For more information about concrete footings or how you can protect your foundation, contact Groundworks today to book a free inspection and estimate for the best fixes for your foundation.
The three most common types of foundations found across the country are basement, crawl space, and slab. While each one is constructed a bit differently, they all have a concrete footing to help give them a solid base. Even a crawl space, which typically has a dirt floor, is constructed by first pouring a footing and then adding foundation walls on top of it. There are other ways of constructing homes, however, including pier and beam foundations that are common in Texas. These foundations are similar to crawl spaces but are not enclosed.

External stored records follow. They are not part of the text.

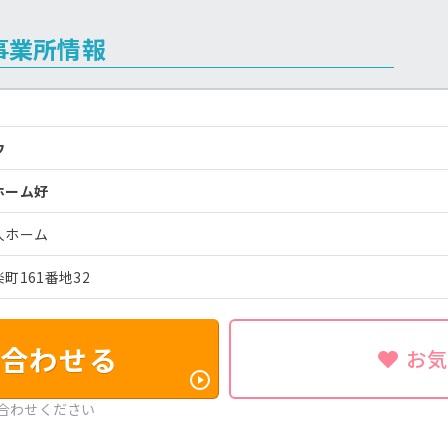
事業所情報
ウ
ホーム好
人ホーム
町161番地32
合わせる
お
合わせください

While many footings are approximately one foot deep, the footing depth greatly depends on other building specifics like the number of stories and the strength and capacity of the soil. Engineers and builders also must consider factors such as the frost line, soil type, and water table in the area where the home is to be built.
As with footing depth, the weight a footing can support is dependent on many variables. These include how tall the home will be, what type of house it is, the materials used for construction and aesthetics, and the type of soil at the build site and its condition and load-bearing capacity. Builders will also consider the weight of people, furniture, and other contents.